Varholak also wrote in his recommendation that the plaintiffs did not have standing to challenge the Royce Total Return Fund, an actively managed fund, because none of the plaintiffs had actually invested in it and therefore were not harmed by it.

The plaintiffs objected to the recommendation in February. They argued that they were damaged by the TDF suite which they did invest in and that the TDF series was evidence of a flawed process. That flawed process also led to the selection of the Royce Fund, and therefore they could challenge it on that basis, they argued. They reiterated that the fees were too high for these funds and that the plan fiduciaries have a duty to continuously monitor the plan.

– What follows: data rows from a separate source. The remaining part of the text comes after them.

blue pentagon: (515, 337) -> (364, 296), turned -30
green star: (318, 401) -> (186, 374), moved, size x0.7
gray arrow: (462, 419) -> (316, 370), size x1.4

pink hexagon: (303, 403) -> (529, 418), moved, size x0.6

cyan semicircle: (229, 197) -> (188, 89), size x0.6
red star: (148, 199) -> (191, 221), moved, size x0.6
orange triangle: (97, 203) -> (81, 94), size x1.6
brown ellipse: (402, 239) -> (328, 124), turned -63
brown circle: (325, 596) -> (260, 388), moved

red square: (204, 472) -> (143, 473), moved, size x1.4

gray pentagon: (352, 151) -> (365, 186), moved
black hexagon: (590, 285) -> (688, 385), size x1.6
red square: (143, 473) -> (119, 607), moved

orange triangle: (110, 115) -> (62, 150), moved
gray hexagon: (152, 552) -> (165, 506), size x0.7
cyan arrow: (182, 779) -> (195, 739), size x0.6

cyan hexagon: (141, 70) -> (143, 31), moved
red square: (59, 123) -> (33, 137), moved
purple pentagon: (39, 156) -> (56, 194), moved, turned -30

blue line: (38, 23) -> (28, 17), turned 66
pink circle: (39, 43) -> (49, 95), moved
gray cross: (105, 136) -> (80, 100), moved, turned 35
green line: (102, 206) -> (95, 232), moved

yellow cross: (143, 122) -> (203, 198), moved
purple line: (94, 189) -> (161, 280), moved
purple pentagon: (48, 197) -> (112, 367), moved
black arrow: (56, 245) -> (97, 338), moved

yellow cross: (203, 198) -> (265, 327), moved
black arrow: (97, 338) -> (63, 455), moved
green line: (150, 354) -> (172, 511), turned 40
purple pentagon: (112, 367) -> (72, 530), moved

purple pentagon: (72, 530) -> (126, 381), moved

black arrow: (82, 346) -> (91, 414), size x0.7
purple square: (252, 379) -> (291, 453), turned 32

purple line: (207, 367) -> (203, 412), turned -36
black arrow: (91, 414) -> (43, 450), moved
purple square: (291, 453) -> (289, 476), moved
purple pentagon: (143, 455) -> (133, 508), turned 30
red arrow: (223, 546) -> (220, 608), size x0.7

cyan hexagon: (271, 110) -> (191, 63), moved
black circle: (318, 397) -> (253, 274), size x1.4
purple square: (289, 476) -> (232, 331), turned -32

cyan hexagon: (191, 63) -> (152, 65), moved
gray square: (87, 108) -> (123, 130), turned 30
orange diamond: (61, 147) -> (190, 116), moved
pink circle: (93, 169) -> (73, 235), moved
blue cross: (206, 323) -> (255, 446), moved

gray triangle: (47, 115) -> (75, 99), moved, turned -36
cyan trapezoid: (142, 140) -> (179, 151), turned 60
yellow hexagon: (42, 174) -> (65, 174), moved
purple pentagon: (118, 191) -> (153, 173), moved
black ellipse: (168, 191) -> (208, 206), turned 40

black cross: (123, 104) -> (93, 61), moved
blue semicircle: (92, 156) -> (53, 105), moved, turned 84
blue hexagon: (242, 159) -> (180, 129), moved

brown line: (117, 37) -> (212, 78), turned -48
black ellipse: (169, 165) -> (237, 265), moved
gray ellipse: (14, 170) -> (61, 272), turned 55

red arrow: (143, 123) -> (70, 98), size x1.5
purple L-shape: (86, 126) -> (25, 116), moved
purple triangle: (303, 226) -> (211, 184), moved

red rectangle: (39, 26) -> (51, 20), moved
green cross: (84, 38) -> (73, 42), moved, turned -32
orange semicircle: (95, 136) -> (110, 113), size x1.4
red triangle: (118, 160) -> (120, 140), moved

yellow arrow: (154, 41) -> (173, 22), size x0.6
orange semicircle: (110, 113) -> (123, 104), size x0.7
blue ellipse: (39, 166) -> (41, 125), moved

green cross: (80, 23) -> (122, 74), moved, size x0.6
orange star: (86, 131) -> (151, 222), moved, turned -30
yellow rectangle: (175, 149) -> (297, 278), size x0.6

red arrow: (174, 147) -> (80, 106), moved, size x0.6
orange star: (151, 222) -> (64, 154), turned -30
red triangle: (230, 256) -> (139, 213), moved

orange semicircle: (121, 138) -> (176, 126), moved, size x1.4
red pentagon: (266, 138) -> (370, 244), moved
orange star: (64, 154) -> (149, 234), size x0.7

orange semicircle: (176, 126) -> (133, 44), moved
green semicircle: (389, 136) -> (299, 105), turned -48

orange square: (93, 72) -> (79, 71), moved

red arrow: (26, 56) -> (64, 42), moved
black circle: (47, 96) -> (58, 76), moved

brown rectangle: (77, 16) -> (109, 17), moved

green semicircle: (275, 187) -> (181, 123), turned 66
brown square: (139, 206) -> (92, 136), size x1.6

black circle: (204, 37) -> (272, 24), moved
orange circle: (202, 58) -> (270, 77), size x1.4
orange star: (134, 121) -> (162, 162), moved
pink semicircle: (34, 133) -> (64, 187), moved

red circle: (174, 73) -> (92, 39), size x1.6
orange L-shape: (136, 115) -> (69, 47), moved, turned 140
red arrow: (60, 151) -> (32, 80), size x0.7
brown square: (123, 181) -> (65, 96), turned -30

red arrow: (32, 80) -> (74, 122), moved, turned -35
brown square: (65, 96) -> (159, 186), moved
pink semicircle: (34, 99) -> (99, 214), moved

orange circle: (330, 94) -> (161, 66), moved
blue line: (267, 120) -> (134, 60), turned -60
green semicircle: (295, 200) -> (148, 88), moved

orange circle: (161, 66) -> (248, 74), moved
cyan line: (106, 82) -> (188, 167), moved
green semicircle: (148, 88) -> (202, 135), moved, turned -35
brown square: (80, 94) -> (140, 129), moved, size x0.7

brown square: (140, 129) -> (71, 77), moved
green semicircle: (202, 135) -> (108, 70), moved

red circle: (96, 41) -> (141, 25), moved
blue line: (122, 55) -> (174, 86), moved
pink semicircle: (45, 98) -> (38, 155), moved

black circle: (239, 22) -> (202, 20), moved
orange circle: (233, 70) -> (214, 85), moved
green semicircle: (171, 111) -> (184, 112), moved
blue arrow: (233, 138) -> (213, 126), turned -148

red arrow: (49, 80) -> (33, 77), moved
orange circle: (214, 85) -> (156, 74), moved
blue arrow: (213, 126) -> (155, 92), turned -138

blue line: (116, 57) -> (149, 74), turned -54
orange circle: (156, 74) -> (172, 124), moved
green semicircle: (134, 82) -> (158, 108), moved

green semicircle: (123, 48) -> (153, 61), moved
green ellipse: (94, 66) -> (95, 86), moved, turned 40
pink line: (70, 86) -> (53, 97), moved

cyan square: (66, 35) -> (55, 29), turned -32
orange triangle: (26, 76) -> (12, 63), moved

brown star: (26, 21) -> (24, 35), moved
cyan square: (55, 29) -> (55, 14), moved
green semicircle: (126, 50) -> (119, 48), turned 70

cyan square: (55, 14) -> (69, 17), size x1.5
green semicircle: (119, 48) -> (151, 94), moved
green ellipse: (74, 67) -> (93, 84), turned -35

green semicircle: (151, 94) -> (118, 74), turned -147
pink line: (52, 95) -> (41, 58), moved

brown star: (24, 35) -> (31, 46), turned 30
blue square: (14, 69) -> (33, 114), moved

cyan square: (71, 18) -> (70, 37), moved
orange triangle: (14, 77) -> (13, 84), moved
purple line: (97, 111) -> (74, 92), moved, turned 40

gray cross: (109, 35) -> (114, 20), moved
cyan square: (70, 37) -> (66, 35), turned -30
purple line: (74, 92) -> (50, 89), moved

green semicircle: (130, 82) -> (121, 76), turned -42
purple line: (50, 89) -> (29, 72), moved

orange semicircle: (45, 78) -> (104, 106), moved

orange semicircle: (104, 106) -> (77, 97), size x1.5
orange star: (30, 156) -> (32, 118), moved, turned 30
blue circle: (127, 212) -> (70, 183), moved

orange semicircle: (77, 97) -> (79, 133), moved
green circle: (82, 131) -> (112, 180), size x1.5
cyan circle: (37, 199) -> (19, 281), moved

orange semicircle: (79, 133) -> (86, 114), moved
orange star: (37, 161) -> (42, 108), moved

On Monday, U.S. District Judge Christine Arguello, presiding in the District of Colorado, accepted Varholak’s recommendation and dismissed the complaint. She accepted that the plaintiffs had no standing to challenge the Royce Fund because they could not prove that it was selected along with the Fidelity TDFs as part of the same decisionmaking process and because none of the plaintiffs had, in fact, invested in it. The plaintiffs must show a common practice that injured both them and other investors who did invest in the Royce Fund, the judge ruled.

Arguello also concurred with Varholak by saying the fee comparisons were not apples-to-apples and that fiduciaries can offer a range of prudent options. They are not required to scour the market for the lowest fees on the lowest-risk and highest-return funds, she wrote.

The Miller Shah firm did not return a request for comment.